2. The data doesn't have to be perfect. In most cases you can clean it after you've stored it. It's generally better to get more than you think you might need (in terms of data or html/formatting around the data) and then go back and clean it later
3. Generally, my most successful data mining algorithms involve a lot of hacks. There are very few clean formulas...usually I have to play with the data for awhile and fix a lot of one offs and special cases and then it ends up coming out ok
Yahoo Pipes is also fun to play with; and Firebug is the scraper's best friend.
Right now I'm working on scraping public LinkedIn data. In the past I've done Craigslist and Twitter. I haven't done anything really hard, though -- mostly things that can be read as XML.
Here's a few cool links if you're interested in scraping with Ruby: http://del.icio.us/jeremyraines/scraping
Now that I have used it to extract data out of many different types of pages. I'm looking to turn it into a dsl. So that the code looks natural. Currently it's just functions which search for tags in html. You can then easily filter some or others. here is an example
(extract-all page [(and (tagp _ :a) (classp _ "jdtd4"))])
It lets you specify which items on an initial / prototype page you want to scrape, and then it builds up a set of rules than then work on future similar instances of that page. Good for scraping eBay, Google, stuff like that.
I created a mashup of AIM + Flicker.
If you use AIM 6 or AIM lite send a message to MyPictureBuddy
then send a message and enjoy.
basically You type a keyword and it gots to flicker and retrieves image information to display pictures right inside your AIM chat session.
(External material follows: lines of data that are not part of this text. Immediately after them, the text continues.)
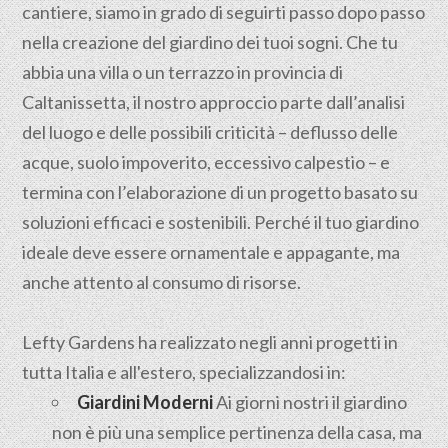
cantiere, siamo in grado di seguirti passo dopo passo
nella creazione del giardino dei tuoi sogni. Che tu
abbia una villa o un terrazzo in provincia di
Caltanissetta, il nostro approccio parte dall’analisi
del luogo e delle possibili criticità – deflusso delle
acque, suolo impoverito, eccessivo calpestio – e
termina con l’elaborazione di un progetto basato su
soluzioni efficaci e sostenibili. Perché il tuo giardino
ideale deve essere ornamentale e appagante, ma
anche attento al consumo di risorse.
Lefty Gardens ha realizzato negli anni progetti in
tutta Italia e all'estero, specializzandosi in:
Giardini Moderni
Ai giorni nostri il giardino
non è più una semplice pertinenza della casa, ma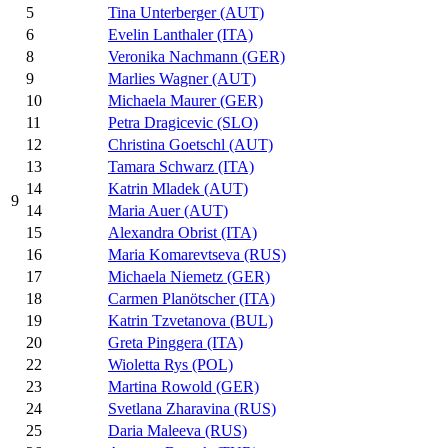
5
Tina Unterberger (AUT)
6
Evelin Lanthaler (ITA)
8
Veronika Nachmann (GER)
9
Marlies Wagner (AUT)
10
Michaela Maurer (GER)
11
Petra Dragicevic (SLO)
12
Christina Goetschl (AUT)
13
Tamara Schwarz (ITA)
14
Katrin Mladek (AUT)
9
14
Maria Auer (AUT)
15
Alexandra Obrist (ITA)
16
Maria Komarevtseva (RUS)
17
Michaela Niemetz (GER)
18
Carmen Planötscher (ITA)
19
Katrin Tzvetanova (BUL)
20
Greta Pinggera (ITA)
22
Wioletta Rys (POL)
23
Martina Rowold (GER)
24
Svetlana Zharavina (RUS)
25
Daria Maleeva (RUS)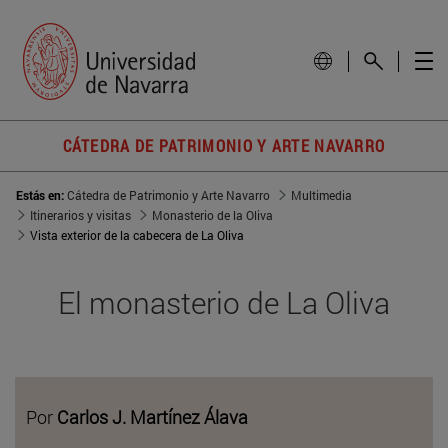
CÁTEDRA DE PATRIMONIO Y ARTE NAVARRO
Estás en:
Cátedra de Patrimonio y Arte Navarro
Multimedia
Itinerarios y visitas
Monasterio de la Oliva
Vista exterior de la cabecera de La Oliva
El monasterio de La Oliva
Por
Carlos J. Martínez Álava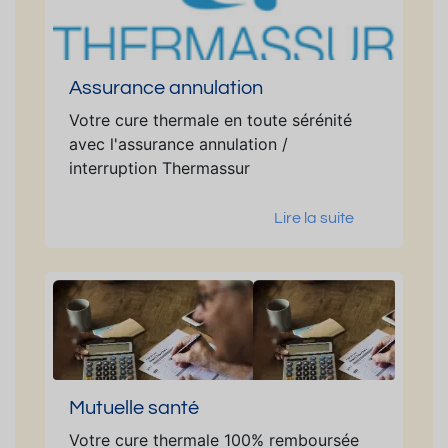
Assurance annulation
Votre cure thermale en toute sérénité
avec l'assurance annulation /
interruption Thermassur
Lire la suite
Mutuelle santé
Votre cure thermale 100% remboursée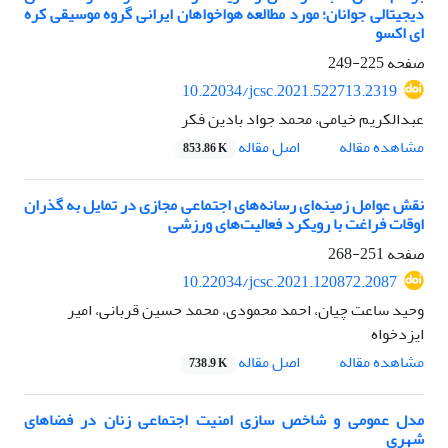
دیجیتالی جوانان؛ مورد مطالعه هواخواهان ایرانی گروه موسیقی کره
ای اکسو
صفحه
225-249
10.22034/jcsc.2021.522713.2319
عبدالکریم خیامی، محمد جواد بادین فکر
اصل مقاله
مشاهده مقاله
853.86 K
نقش عوامل زمینه‌ای رسانه‌های اجتماعی مجازی در تمایل به گذران
اوقات فراغت با رویکرد فعالیت‌های ورزشی
صفحه
251-268
10.22034/jcsc.2021.120872.2087
وحید ساعت چیان، احمد محمودی، محمد حسین قربانی، امیر
ایزدخواه
اصل مقاله
مشاهده مقاله
738.9 K
مدل عمومی و شاخص سازی امنیت اجتماعی زنان در فضاهای
شهری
I also have another Bot that parses HackerNews XML and then display it on the chat session. The bot name is
HackerNewsYC
In order to keep website users from having 2 accounts I created an interface that scrapes the sign in, sign up, lost password, change password, and couple other screens of the internal system. So when users come to the website and "login" they're actually logging in to the internal system and I just record their session from the internal system so I can masquerade as them as they go about their business.
It's not going to support 100s of connections per second but it gets the job done for their traffic levels (36,000 views the first day of launch).
We scrape public webpages (with an option for content owners to restrict access), and we use the .NET Framework' in-built socket implementation (System.Net namespace) for fetching remote content.
Our biggest frustration was to deal with invalid charset/content encoding of the source webpages. But we resolved it using a custom module. Now everything we parse is unicode (utf-8)!
The collest hack we've encountered while scraping is utilizing the Conditional GET behavior using the HTTP If- Modified-Since header.
I've used it a lot - it's really great.
Plan on scraping past billboard charts to let people listen to the radio back in time.
I use Mechanize, both in its Ruby and Python forms (I prefer Ruby) and plain old regular expressions to get the information that I want. Often times I will use a divide and conquer strategy by removing part of the web page (for example, the <head>) and successively paring it down to what I really want.
Javascript can be a problem. What I normally do is actually read the Javascript on the page, and then recreate that behavior in my Ruby code. Often times this means simply setting some form values (usually hidden) and then submitting the form.
To get the most bang for my buck (developer time wise) I would visit each site with firebug in inspect mode, hover the data I want to extract. From there I figure out how I would style that element, and because Hpricot supports CSS selectors I've straight away got a method for pulling that data out of the page.
Maybe have it so you can edit the sample text and language and see the results all on a web page?
I can't say I'm crazy about the syntax, but I'll give this a try when I get home.